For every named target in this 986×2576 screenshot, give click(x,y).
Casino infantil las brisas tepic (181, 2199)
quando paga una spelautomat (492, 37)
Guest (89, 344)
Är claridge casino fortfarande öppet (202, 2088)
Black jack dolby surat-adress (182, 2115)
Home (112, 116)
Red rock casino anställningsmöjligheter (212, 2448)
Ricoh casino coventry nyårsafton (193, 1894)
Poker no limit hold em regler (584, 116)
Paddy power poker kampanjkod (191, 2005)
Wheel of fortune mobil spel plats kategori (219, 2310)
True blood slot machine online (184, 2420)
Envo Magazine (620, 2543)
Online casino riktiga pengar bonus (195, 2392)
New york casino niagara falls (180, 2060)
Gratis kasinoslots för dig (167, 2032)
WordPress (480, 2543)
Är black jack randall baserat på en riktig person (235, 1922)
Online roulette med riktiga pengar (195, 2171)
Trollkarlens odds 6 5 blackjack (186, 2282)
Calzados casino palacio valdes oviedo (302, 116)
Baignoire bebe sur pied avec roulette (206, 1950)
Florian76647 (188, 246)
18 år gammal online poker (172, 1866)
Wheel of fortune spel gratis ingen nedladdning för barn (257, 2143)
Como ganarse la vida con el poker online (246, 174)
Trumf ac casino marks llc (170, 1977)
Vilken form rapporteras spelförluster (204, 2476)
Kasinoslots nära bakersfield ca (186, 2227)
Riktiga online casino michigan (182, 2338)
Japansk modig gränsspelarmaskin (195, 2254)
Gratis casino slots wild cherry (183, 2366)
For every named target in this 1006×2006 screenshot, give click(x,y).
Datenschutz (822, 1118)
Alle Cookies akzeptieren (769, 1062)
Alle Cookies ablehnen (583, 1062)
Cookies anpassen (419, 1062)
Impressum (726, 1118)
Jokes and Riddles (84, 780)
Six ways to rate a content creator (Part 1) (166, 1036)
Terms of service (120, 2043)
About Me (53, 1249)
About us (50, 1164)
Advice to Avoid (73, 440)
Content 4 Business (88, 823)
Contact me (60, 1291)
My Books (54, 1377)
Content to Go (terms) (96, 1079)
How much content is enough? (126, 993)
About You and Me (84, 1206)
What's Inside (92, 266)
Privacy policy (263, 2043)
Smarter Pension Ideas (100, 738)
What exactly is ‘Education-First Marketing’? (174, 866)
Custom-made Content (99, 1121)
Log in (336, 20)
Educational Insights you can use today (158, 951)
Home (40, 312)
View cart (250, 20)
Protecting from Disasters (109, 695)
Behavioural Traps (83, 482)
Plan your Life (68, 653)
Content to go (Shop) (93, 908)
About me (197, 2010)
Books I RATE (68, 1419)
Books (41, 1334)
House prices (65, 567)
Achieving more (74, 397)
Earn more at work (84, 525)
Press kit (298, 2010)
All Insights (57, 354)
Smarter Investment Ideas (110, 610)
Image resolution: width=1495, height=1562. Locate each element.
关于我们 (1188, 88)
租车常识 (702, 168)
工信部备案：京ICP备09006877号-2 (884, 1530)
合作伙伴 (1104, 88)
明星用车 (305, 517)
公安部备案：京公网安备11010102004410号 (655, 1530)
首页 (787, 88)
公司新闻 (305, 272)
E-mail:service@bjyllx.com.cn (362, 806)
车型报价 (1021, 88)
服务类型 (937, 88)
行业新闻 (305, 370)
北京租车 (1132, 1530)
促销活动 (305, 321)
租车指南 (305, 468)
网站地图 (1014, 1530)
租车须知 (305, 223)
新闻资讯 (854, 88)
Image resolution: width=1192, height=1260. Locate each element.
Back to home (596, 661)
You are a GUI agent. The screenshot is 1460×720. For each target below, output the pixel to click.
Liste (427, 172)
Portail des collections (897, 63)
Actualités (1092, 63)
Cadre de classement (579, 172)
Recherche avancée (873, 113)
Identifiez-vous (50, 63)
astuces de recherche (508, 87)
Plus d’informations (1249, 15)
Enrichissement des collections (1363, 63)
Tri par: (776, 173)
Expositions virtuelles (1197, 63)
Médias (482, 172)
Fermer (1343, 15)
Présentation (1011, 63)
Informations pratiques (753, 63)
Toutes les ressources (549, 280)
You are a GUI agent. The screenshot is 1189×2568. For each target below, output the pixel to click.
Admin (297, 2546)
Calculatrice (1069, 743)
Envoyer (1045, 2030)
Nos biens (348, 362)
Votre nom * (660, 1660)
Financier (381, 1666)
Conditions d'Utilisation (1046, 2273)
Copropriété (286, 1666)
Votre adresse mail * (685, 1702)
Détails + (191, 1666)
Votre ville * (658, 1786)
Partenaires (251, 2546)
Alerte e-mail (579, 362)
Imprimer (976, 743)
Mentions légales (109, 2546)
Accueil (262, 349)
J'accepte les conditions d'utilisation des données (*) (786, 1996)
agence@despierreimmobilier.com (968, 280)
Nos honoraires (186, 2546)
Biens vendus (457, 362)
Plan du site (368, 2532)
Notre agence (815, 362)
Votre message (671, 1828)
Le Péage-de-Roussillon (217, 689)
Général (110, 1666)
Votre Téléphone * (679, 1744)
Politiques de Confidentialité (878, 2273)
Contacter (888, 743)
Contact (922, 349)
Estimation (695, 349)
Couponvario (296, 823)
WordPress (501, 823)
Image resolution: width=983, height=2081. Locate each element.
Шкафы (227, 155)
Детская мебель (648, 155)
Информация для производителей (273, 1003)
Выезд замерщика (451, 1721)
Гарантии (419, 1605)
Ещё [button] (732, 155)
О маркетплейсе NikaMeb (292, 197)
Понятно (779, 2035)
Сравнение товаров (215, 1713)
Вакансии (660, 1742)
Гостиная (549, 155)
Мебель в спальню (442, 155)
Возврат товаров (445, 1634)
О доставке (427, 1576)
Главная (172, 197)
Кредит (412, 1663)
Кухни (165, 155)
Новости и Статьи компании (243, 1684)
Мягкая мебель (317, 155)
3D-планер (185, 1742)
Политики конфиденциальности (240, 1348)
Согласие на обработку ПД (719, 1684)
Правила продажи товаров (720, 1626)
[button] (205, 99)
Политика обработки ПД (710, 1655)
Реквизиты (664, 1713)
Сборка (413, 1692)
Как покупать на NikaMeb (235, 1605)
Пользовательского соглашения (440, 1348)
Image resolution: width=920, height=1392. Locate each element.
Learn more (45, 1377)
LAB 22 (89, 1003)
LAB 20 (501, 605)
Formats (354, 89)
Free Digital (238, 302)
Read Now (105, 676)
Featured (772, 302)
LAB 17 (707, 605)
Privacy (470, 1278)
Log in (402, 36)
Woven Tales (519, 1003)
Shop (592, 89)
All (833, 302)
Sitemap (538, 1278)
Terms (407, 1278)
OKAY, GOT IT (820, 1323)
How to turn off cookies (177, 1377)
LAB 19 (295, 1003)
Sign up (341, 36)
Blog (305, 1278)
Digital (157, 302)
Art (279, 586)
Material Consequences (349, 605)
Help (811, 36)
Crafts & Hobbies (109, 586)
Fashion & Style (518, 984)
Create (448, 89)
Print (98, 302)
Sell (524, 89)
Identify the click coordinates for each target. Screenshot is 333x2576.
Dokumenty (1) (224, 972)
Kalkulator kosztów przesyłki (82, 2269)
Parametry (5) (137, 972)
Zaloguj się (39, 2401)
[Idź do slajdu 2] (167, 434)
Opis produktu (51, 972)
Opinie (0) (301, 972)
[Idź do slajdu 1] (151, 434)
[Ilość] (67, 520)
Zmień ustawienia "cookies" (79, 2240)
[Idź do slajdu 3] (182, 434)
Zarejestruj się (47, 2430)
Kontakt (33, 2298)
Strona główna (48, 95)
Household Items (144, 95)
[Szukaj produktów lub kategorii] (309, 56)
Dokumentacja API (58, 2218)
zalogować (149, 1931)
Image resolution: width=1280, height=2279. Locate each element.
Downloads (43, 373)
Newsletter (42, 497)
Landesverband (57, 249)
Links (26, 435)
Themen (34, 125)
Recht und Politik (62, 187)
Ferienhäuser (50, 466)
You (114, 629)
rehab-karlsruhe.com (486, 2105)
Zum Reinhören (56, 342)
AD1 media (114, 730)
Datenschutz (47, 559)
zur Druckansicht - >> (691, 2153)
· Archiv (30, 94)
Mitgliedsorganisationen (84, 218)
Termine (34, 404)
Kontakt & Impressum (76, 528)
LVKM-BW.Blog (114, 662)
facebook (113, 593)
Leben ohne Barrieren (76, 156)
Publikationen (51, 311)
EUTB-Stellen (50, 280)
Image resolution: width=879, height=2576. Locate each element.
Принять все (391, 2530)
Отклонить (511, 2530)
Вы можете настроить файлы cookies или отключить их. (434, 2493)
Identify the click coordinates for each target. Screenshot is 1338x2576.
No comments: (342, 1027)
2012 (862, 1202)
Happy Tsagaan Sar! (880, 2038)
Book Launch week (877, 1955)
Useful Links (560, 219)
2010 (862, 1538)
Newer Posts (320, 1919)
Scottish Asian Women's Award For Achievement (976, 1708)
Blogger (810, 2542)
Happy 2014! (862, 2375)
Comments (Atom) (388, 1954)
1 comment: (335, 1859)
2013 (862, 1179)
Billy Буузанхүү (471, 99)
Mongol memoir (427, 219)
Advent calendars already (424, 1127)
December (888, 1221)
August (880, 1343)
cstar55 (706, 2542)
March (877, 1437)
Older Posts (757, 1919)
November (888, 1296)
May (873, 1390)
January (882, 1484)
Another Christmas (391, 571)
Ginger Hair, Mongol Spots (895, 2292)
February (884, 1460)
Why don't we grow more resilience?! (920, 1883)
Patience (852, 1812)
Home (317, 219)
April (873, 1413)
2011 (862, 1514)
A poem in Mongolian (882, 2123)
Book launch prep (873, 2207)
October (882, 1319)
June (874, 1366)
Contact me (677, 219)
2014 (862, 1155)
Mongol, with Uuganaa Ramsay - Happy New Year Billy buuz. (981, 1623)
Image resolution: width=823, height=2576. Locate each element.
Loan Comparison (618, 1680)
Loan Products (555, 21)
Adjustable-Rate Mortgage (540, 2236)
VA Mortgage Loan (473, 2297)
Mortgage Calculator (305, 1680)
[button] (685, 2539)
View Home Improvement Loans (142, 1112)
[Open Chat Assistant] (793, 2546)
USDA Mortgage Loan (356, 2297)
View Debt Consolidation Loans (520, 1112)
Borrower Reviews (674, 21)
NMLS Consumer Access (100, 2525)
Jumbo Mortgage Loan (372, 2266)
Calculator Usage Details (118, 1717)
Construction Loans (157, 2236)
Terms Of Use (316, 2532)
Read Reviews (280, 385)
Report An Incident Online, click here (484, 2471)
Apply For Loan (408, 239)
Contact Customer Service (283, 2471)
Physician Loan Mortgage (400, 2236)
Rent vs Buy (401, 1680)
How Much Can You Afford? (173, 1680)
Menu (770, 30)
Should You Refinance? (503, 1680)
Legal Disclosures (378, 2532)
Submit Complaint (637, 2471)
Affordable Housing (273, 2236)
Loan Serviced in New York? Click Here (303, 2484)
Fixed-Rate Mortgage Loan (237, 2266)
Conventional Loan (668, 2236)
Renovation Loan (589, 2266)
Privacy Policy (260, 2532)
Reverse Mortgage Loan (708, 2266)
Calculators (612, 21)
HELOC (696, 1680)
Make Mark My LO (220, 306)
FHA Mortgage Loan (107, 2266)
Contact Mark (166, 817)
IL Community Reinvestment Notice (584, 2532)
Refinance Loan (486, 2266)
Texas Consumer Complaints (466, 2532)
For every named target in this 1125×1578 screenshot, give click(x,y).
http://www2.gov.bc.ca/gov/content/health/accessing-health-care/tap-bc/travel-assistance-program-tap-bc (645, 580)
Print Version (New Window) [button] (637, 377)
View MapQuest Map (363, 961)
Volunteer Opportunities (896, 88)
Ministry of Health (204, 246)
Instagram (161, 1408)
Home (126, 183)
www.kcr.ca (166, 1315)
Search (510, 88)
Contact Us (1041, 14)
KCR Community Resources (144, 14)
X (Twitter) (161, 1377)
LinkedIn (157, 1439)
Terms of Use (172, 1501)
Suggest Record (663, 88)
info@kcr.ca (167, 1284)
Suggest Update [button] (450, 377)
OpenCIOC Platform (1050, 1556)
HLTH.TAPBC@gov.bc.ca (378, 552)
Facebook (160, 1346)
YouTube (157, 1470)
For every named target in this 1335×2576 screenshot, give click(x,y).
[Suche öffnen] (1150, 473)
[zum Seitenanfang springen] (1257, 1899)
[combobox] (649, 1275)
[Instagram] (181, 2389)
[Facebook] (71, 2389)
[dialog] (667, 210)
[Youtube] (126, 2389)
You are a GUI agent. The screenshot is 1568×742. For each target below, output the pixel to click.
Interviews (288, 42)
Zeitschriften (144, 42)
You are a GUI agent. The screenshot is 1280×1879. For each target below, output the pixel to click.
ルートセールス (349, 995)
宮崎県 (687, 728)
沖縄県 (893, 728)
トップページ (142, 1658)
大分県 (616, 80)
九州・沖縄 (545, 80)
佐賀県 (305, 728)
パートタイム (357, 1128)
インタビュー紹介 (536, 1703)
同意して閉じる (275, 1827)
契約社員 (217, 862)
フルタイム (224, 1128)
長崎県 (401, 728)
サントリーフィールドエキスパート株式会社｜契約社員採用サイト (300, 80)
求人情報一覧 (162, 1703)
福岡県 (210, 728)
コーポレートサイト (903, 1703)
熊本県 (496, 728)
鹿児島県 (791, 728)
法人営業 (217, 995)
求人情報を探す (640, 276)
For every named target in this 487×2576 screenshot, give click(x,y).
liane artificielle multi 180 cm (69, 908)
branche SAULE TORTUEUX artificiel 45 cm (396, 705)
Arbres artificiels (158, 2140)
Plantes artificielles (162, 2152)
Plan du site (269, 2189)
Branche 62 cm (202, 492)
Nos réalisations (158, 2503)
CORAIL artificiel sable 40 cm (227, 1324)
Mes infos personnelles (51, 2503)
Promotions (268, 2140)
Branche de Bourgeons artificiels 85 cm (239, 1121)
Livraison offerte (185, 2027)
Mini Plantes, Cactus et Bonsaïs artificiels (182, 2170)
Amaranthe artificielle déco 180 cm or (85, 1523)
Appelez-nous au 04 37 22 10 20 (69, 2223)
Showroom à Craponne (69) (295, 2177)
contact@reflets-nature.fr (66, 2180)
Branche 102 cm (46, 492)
========
> [TASK OBJECTIVE]: Could you print exactly the lines from the one containing "Amaranthe artificielle déco" through the last line of the records above?

> [RESULT]:
Amaranthe artificielle déco 180 cm or (85, 1523)
Appelez-nous au 04 37 22 10 20 (69, 2223)
Showroom à Craponne (69) (295, 2177)
contact@reflets-nature.fr (66, 2180)
Branche 102 cm (46, 492)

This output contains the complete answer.